Commentary Magazine


In Christie’s World, It’s All About Chris

Who would have ever thought it? Underneath it all, the tough-guy governor and former prosecutor who doesn’t scruple at angrily lecturing teachers, parents, taxpayers, reporters and anyone else who dares to question his policies or motives is a sensitive soul who is as needy of love and understanding as a guest on “Oprah.” After years in the public eye spent flipping off his detractors and daring them to try and do something about it, Chris Christie now needs a hug.

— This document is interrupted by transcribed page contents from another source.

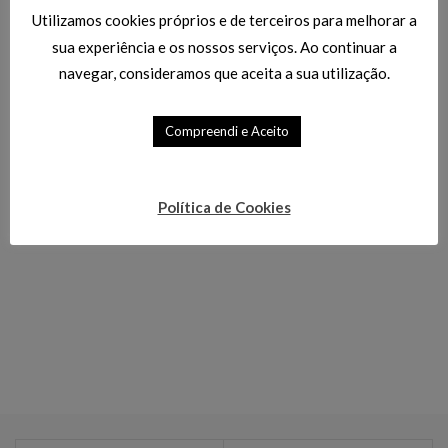
Elementos – SYGMA
Elementos – SYGMA
Utilizamos cookies próprios e de terceiros para melhorar a
SHORT
sua experiência e os nossos serviços. Ao continuar a
Climatização
,
navegar, consideramos que aceita a sua utilização.
Climatização
,
Aquecimento de Baixo
Aquecimento de Baixo
Consumo
,
Emissores de
Consumo
,
Emissores de
Calor
Compreendi e Aceito
Calor
527.70
€
549.70
€
485.50
€
505.70
€
Política de Cookies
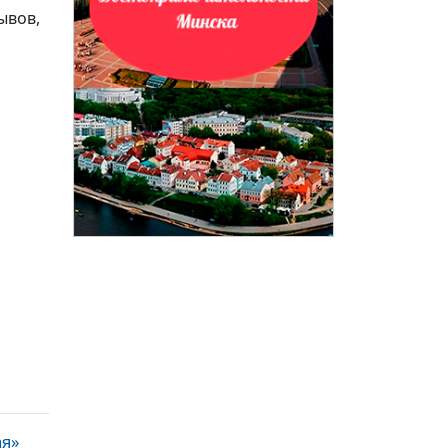
ывов,
ая»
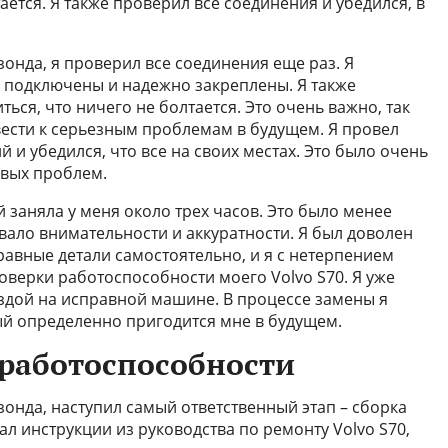
тается. Я также проверил все соединения и убедился, в
онда, я проверил все соединения еще раз. Я
о подключены и надежно закреплены. Я также
ься, что ничего не болтается. Это очень важно, так
ести к серьезным проблемам в будущем. Я провел
 и убедился, что все на своих местах. Это было очень
овых проблем.
 заняла у меня около трех часов. Это было менее
вало внимательности и аккуратности. Я был доволен
равные детали самостоятельно, и я с нетерпением
оверки работоспособности моего Volvo S70. Я уже
ездой на исправной машине. В процессе замены я
рый определенно пригодится мне в будущем.
 работоспособности
онда, наступил самый ответственный этап – сборка
ал инструкции из руководства по ремонту Volvo S70,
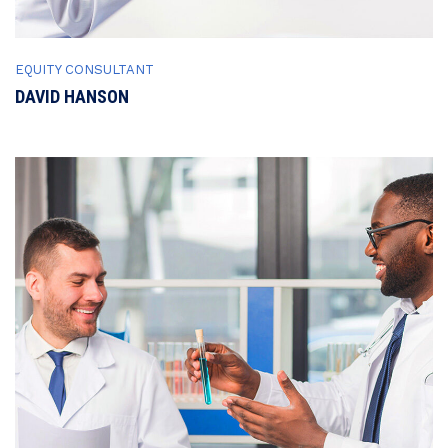
EQUITY CONSULTANT
DAVID HANSON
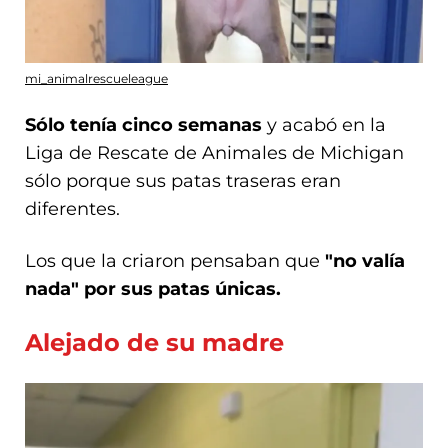
mi_animalrescueleague
Sólo tenía cinco semanas
y acabó en la
Liga de Rescate de Animales de Michigan
sólo porque sus patas traseras eran
diferentes.
Los que la criaron pensaban que
"no valía
nada" por sus patas únicas.
Alejado de su madre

That’s the upshot of an unintentionally hilarious analysis published today in the New York Times, in which we are told the New Jersey governor is “deeply misunderstood and wounded” by the lingering hostility he continues to face from Republicans who think he threw Mitt Romney under the bus in the wake of Hurricane Sandy, when he went out of his way to embrace and endorse President Obama. The accusations that Christie lost the election for the Republicans are preposterous since Romney’s problems were bigger than the hurricane. But it is hardly surprising that Christie doesn’t understand what all the fuss is about. As he demonstrated during the Republican National Convention and the subsequent presidential campaign, in Chris Christie’s world, it’s all about Chris. The governor’s tolerance for any other frame of reference is nonexistent. What is so telling about the subsequent controversy is not the resentment of many Republicans around the nation, but Christie being hurt by it.

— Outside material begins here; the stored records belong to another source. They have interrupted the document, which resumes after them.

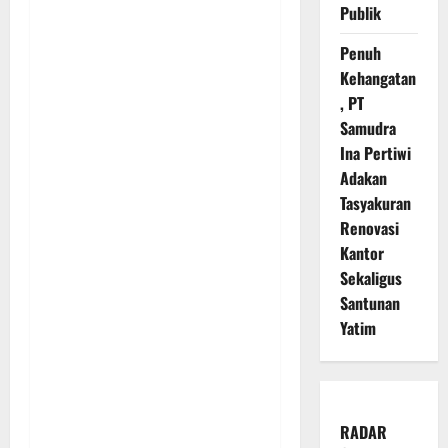
Publik
Penuh
Kehangatan
, PT
Samudra
Ina Pertiwi
Adakan
Tasyakuran
Renovasi
Kantor
Sekaligus
Santunan
Yatim
RADAR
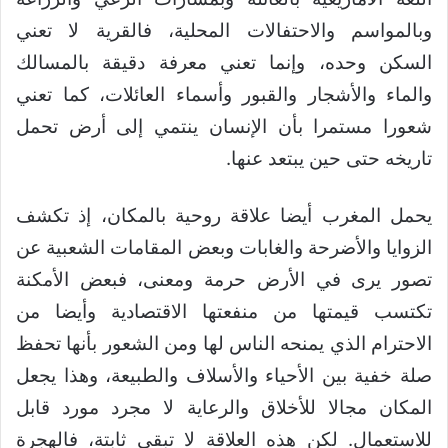
وبالمواسم والاحتفالات المحلية، فالقرية لا تعني
السكن وحده، وإنما تعني معرفة دقيقة بالمسالك
والماء والأشجار والقبور وأسماء العائلات، كما تعني
شعورا مستمرا بأن الإنسان ينتمي إلى أرض تحمل
تاريخه حتى حين يبتعد عنها.
يحمل المغرب أيضا علاقة روحية بالمكان، إذ تكشف
الزوايا والأضرحة والغابات وبعض المقامات الشعبية عن
تصور يرى في الأرض حرمة ومعنى، فبعض الأمكنة
تكتسب قيمتها من منفعتها الاقتصادية وأيضا من
الاحترام الذي يمنحه الناس لها ومن الشعور بأنها تحفظ
صلة خفية بين الأحياء والأسلاف والطبيعة، وهذا يجعل
المكان مجالا للأخلاق والرعاية لا مجرد مورد قابل
للاستعمال. لكن هذه العلاقة لا تبقى ثابتة، فالهجرة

Let’s specify that Christie may well have been completely sincere in his actions during the hurricane and that he felt genuine gratitude to the president for his response to the crisis, even if in retrospect the performance of FEMA during Sandy may not have been much more effective than it was during the Katrina disaster in 2005. He may have been “just doing his job,” but his shock at the reaction of Republicans who thought he overdid his thank you to Obama was hardly surprising given the context of a heated campaign.

I don’t think Christie was consciously undermining Romney, but I do believe his nod to the president was not unconnected to the needs of his own re-election campaign. He may or may not run for president in 2016, but he needs to win re-election in blue New Jersey next year, and giving Obama that much love didn’t hurt his standing among voters in the Garden State.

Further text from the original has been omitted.